== Segment start ==

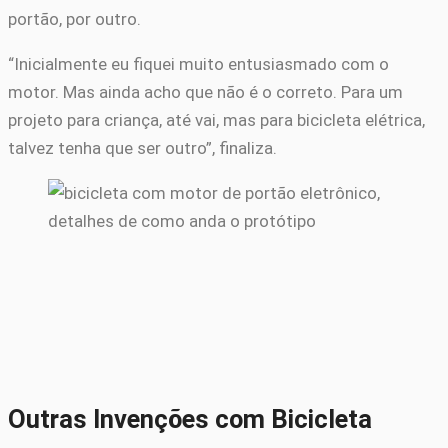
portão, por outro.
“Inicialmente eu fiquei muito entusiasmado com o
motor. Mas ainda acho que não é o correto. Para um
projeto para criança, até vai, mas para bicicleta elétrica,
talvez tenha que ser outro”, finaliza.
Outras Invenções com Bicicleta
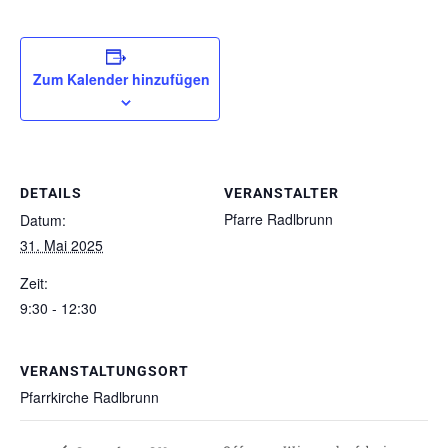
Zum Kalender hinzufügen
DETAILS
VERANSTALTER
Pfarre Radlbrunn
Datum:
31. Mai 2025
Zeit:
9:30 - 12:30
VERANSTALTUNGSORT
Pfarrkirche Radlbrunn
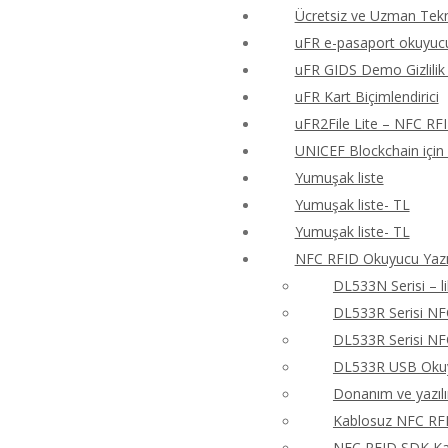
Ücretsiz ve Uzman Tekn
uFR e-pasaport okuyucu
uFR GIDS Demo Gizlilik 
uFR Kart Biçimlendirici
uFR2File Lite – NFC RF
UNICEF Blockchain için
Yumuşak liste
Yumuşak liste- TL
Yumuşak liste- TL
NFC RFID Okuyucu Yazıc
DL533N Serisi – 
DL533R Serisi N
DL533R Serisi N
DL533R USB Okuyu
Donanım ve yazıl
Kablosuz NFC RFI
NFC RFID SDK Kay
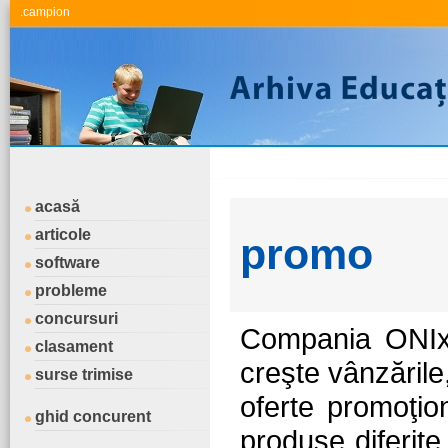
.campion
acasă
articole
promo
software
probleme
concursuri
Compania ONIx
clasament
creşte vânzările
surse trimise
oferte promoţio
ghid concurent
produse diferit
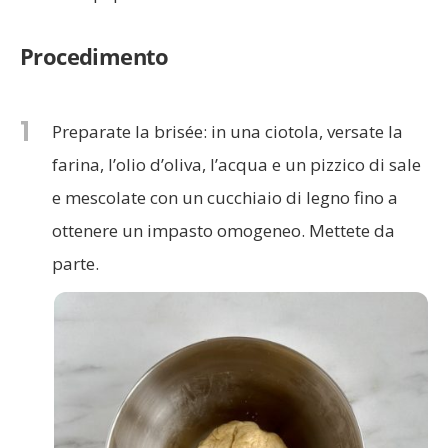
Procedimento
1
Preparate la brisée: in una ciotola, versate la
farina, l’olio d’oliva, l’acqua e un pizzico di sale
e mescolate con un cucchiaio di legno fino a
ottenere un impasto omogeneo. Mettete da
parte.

== Segment end ==

Your answer must be the entries written out word for word, without their pictures.

portão, por outro.
“Inicialmente eu fiquei muito entusiasmado com o
motor. Mas ainda acho que não é o correto. Para um
projeto para criança, até vai, mas para bicicleta elétrica,
talvez tenha que ser outro”, finaliza.
Outras Invenções com Bicicleta
Zum Kalender hinzufügen
DETAILS
VERANSTALTER
Pfarre Radlbrunn
Datum:
31. Mai 2025
Zeit:
9:30 - 12:30
VERANSTALTUNGSORT
Pfarrkirche Radlbrunn
Ücretsiz ve Uzman Tekn
uFR e-pasaport okuyucu
uFR GIDS Demo Gizlilik 
uFR Kart Biçimlendirici
uFR2File Lite – NFC RF
UNICEF Blockchain için
Yumuşak liste
Yumuşak liste- TL
Yumuşak liste- TL
NFC RFID Okuyucu Yazıc
DL533N Serisi – 
DL533R Serisi N
DL533R Serisi N
DL533R USB Okuyu
Donanım ve yazıl
Kablosuz NFC RFI
NFC RFID SDK Kay
.campion
acasă
articole
promo
software
probleme
concursuri
Compania ONIx
clasament
creşte vânzările
surse trimise
oferte promoţio
ghid concurent
produse diferit
Procedimento
1
Preparate la brisée: in una ciotola, versate la
farina, l’olio d’oliva, l’acqua e un pizzico di sale
e mescolate con un cucchiaio di legno fino a
ottenere un impasto omogeneo. Mettete da
parte.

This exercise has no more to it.